Material to process>
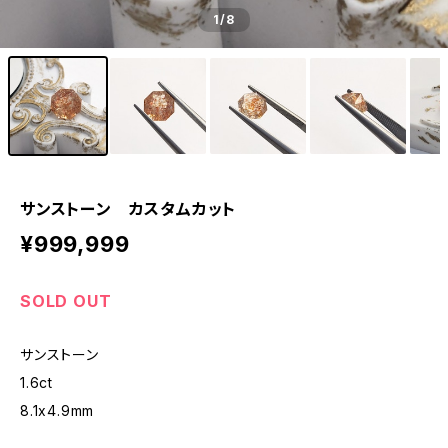
1
/8
サンストーン カスタムカット
¥999,999
SOLD OUT
サンストーン
1.6ct
8.1x4.9mm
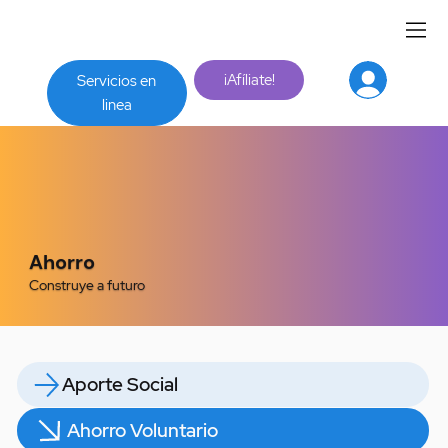
¡Afíliate!
Servicios en
linea
Ahorro
Construye a futuro
Aporte Social
Ahorro Voluntario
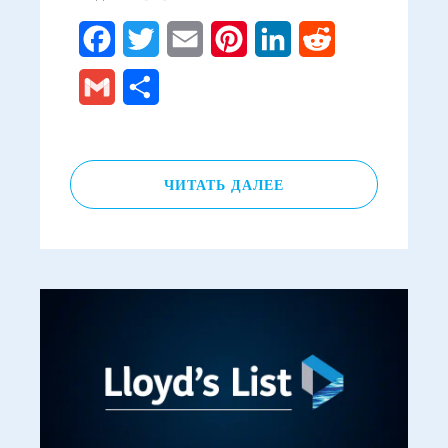
Facebook
Twitter
Email
Pinterest
LinkedIn
Reddit
Gmail
Отправить
ЧИТАТЬ ДАЛЕЕ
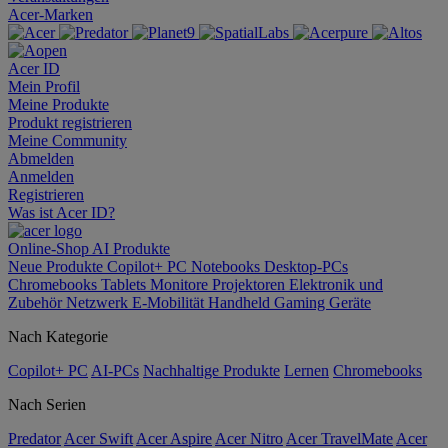
Acer-Marken
Acer ID
Mein Profil
Meine Produkte
Produkt registrieren
Meine Community
Abmelden
Anmelden
Registrieren
Was ist Acer ID?
Online-Shop
AI
Produkte
Neue Produkte
Copilot+ PC
Notebooks
Desktop-PCs
Chromebooks
Tablets
Monitore
Projektoren
Elektronik und
Zubehör
Netzwerk
E-Mobilität
Handheld Gaming
Geräte
Nach Kategorie
Copilot+ PC
AI-PCs
Nachhaltige Produkte
Lernen
Chromebooks
Nach Serien
Predator
Acer Swift
Acer Aspire
Acer Nitro
Acer TravelMate
Acer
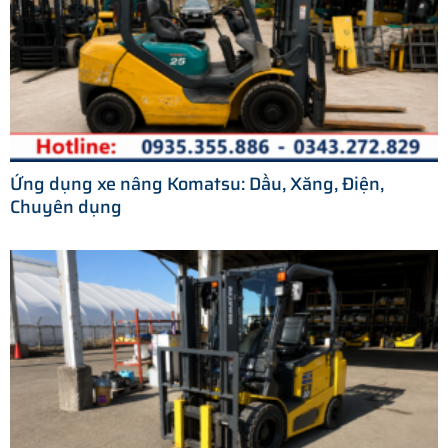
Ứng dụng xe nâng Komatsu: Dầu, Xăng, Điện,
Chuyên dụng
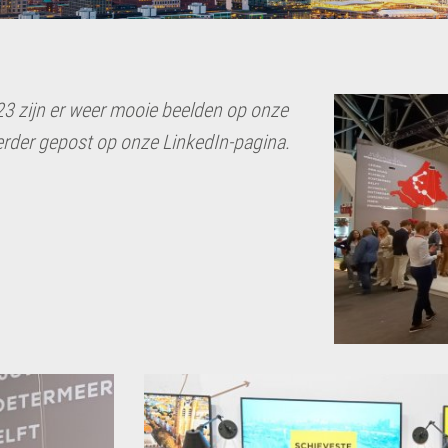
23 zijn er weer mooie beelden op onze
erder gepost op onze LinkedIn-pagina.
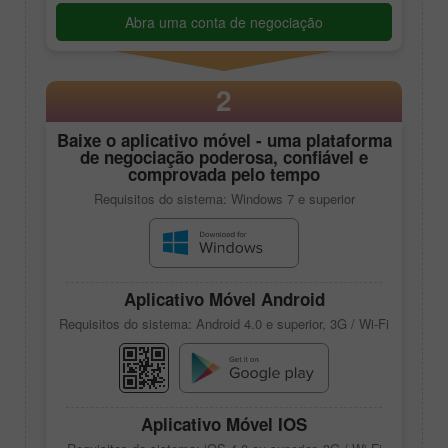
Abra uma conta de negociação
2
Baixe o aplicativo móvel - uma plataforma
de negociação poderosa, confiável e
comprovada pelo tempo
Requisitos do sistema: Windows 7 e superior
Aplicativo Móvel Android
Requisitos do sistema: Android 4.0 e superior, 3G / Wi-Fi
Aplicativo Móvel IOS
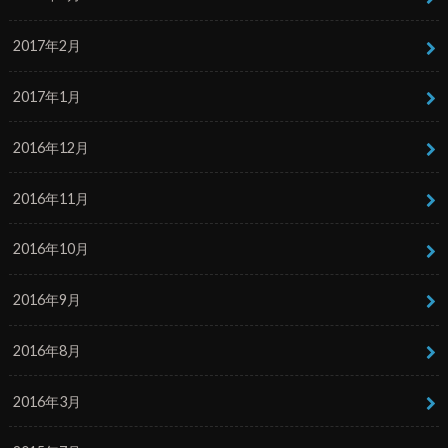
2017年2月
2017年1月
2016年12月
2016年11月
2016年10月
2016年9月
2016年8月
2016年3月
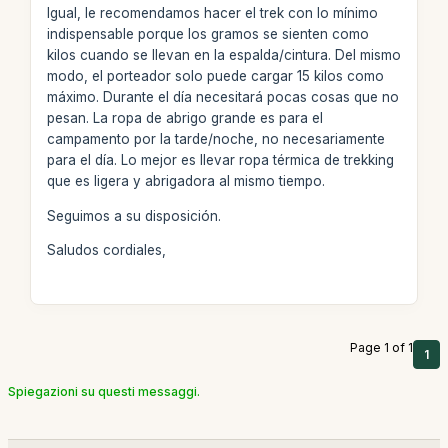
Igual, le recomendamos hacer el trek con lo mínimo
indispensable porque los gramos se sienten como
kilos cuando se llevan en la espalda/cintura. Del mismo
modo, el porteador solo puede cargar 15 kilos como
máximo. Durante el día necesitará pocas cosas que no
pesan. La ropa de abrigo grande es para el
campamento por la tarde/noche, no necesariamente
para el día. Lo mejor es llevar ropa térmica de trekking
que es ligera y abrigadora al mismo tiempo.
Seguimos a su disposición.
Saludos cordiales,
Page 1 of 1
1
Spiegazioni su questi messaggi.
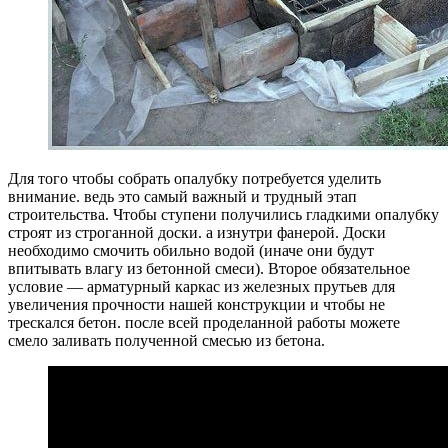
Для того чтобы собрать опалубку потребуется уделить
внимание. ведь это самый важный и трудный этап
строительства. Чтобы ступени получились гладкими опалубку
строят из строганной доски. а изнутри фанерой. Доски
необходимо смочить обильно водой (иначе они будут
впитывать влагу из бетонной смеси). Второе обязательное
условие — арматурный каркас из железных прутьев для
увеличения прочности нашей конструкции и чтобы не
трескался бетон. после всей проделанной работы можете
смело заливать полученной смесью из бетона.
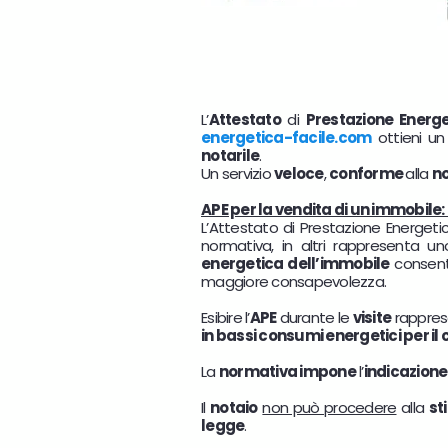
L’
Attestato
di
Prestazione Energ
energetica-facile.com
ottieni u
notarile
.
Un servizio
veloce
,
conforme
alla
n
APE per la vendita di un immobile
L’Attestato di Prestazione Energet
normativa, in altri rappresenta u
energetica dell’immobile
consen
maggiore consapevolezza.
Esibire l’
APE
durante le
visite
rappres
in bassi consumi energetici per il
La
normativa impone
l’
indicazione
Il
notaio
non può procedere
alla
st
legge
.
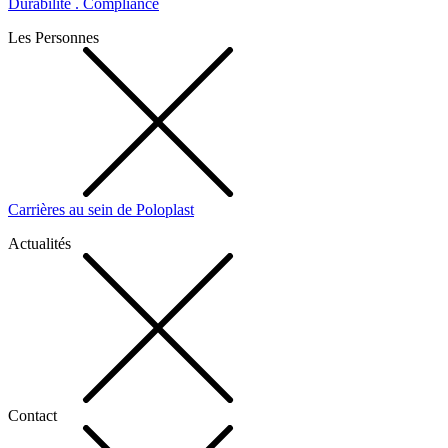
Durabilité . Compliance
Les Personnes
Carrières au sein de Poloplast
Actualités
Contact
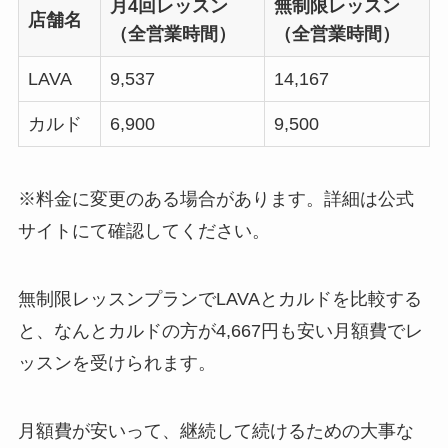
月4回レッスン
無制限レッスン
店舗名
（全営業時間）
（全営業時間）
LAVA
9,537
14,167
カルド
6,900
9,500
※料金に変更のある場合があります。詳細は公式
サイトにて確認してください。
無制限レッスンプランでLAVAとカルドを比較する
と、なんと
カルドの方が4,667円も安い月額費
でレ
ッスンを受けられます。
月額費が安いって、継続して続けるための大事な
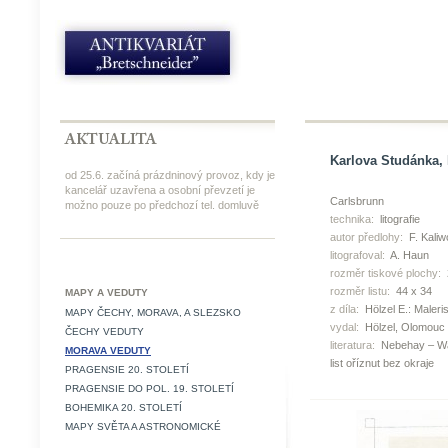
Karlova Studánka, H
od 25.6. začíná prázdninový provoz, kdy je
kancelář uzavřena a osobní převzetí je
Carlsbrunn
možno pouze po předchozí tel. domluvě
technika:
litografie
autor předlohy:
F. Kali
litografoval:
A. Haun
rozměr tiskové plochy:
rozměr listu:
44 x 34
MAPY A VEDUTY
z díla:
Hölzel E.: Maleri
MAPY ČECHY, MORAVA, A SLEZSKO
vydal:
Hölzel, Olomouc
ČECHY VEDUTY
literatura:
Nebehay – W
MORAVA VEDUTY
list oříznut bez okraje
PRAGENSIE 20. STOLETÍ
PRAGENSIE DO POL. 19. STOLETÍ
BOHEMIKA 20. STOLETÍ
MAPY SVĚTA A ASTRONOMICKÉ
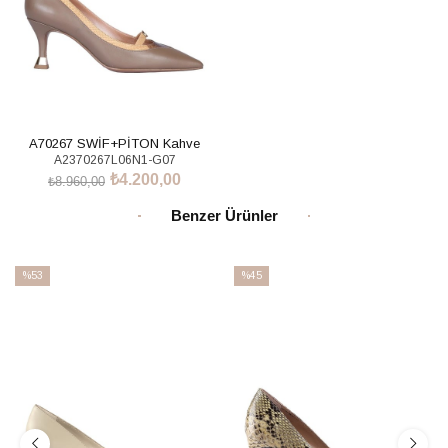
A70267 SWİF+PİTON Kahve
A2370267L06N1-G07
₺4.200,00
₺8.960,00
SEPETE EKLE
Benzer Ürünler
%53
%45
İndirim
İndirim
%53İndirim
%45İndirim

Task objective>
All lines above holding the word "dụng" make up the answer; copy each one.

Task solution>
Ứng dụng xe nâng Komatsu: Dầu, Xăng, Điện,
Chuyên dụng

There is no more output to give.